Synthetic pathways of monomers of the aforementioned polymers (PTB-7 and PBDTTT-CF) are multi-stepped and quite complicated. In order to decrease synthetic stages, there is developed poly{4,8-bis(2-ethylhexyloxy)benzo[1,2-b:4,5-b′]dithiophene-2,6-diyl-alt-4-(2-heptylcarbonyl)-thieno[3,4-b]thiophene-2,6-diyl} (abbreviated form: PDBTTT-C) in which hydrogen is substituted for fluorine of 5-position of thieno[3,4-b]thiophene of the PBDTTT-CF, but with this polymer, conversion efficiency is slightly decreased. With regard to the PDBTTT-C, it is known that the conversion efficiency is improved by replacing a 2-ethylhexyloxy group of substituents of 4-position and 8-position of a benzo[1,2-b:4,5-b′]dithiophene ring with a 5-(2-ethylhexyl) thienyl group.

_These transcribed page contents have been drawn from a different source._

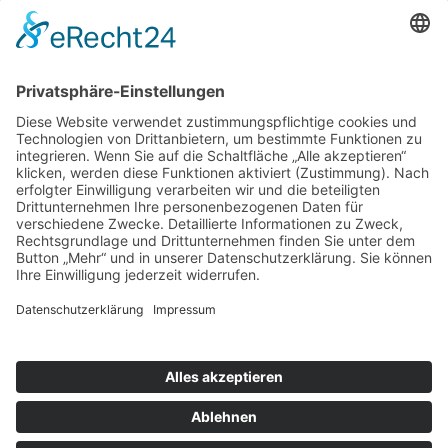
Wunsch/Frage
Pflichtfeld
Sicherheitsfrage
*
Bitte
addieren Sie 7 und 1.
Für Kurzentschlossene
Ganz einfach sachsenweit eine Unterkunft finden: Über den Button
unten gelangen Sie direkt zum Buchungsportal der Tourismus
Marketing Gesellschaft Sachsen.
Optionen
»
Neue Suche
»
Merkliste anzeigen
»
zurück
Informationen
»
Klassifizierung
© Landurlaub in Sachsen
Impressum
•
Datenschutz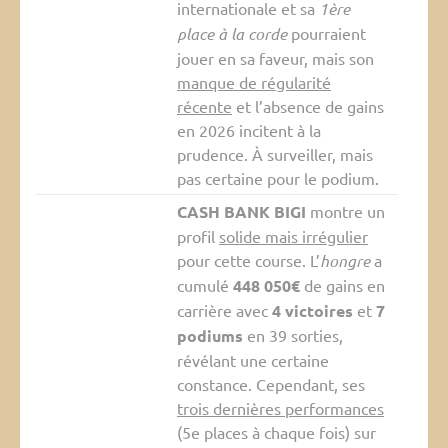
internationale et sa
1ère
place à la corde
pourraient
jouer en sa faveur, mais son
manque de régularité
récente
et l’absence de gains
en 2026 incitent à la
prudence. À surveiller, mais
pas certaine pour le podium.
CASH BANK BIGI
montre un
profil
solide mais irrégulier
pour cette course. L’
hongre
a
cumulé
448 050€
de gains en
carrière avec
4 victoires
et
7
podiums
en 39 sorties,
révélant une certaine
constance. Cependant, ses
trois dernières performances
(5e places à chaque fois) sur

As described above, conversion efficiency of a solar cell is largely affected not only by a skeletal structure of an organic semiconductor made of an organic high molecular compound but also by a side chain of the organic high molecular compound. Therefore, in order to improve performance of an organic thin film solar cell using the organic semiconductor, it is required to improve the skeletal structure and the side chain of the organic high molecular compound. Further, improvement of a life property in addition to improvement of an open circuit voltage is required of the organic thin film solar cell. In order to improve the life of the organic thin film solar cell, active substances (a donor and an acceptor) excellent in light stability and heat stability are required.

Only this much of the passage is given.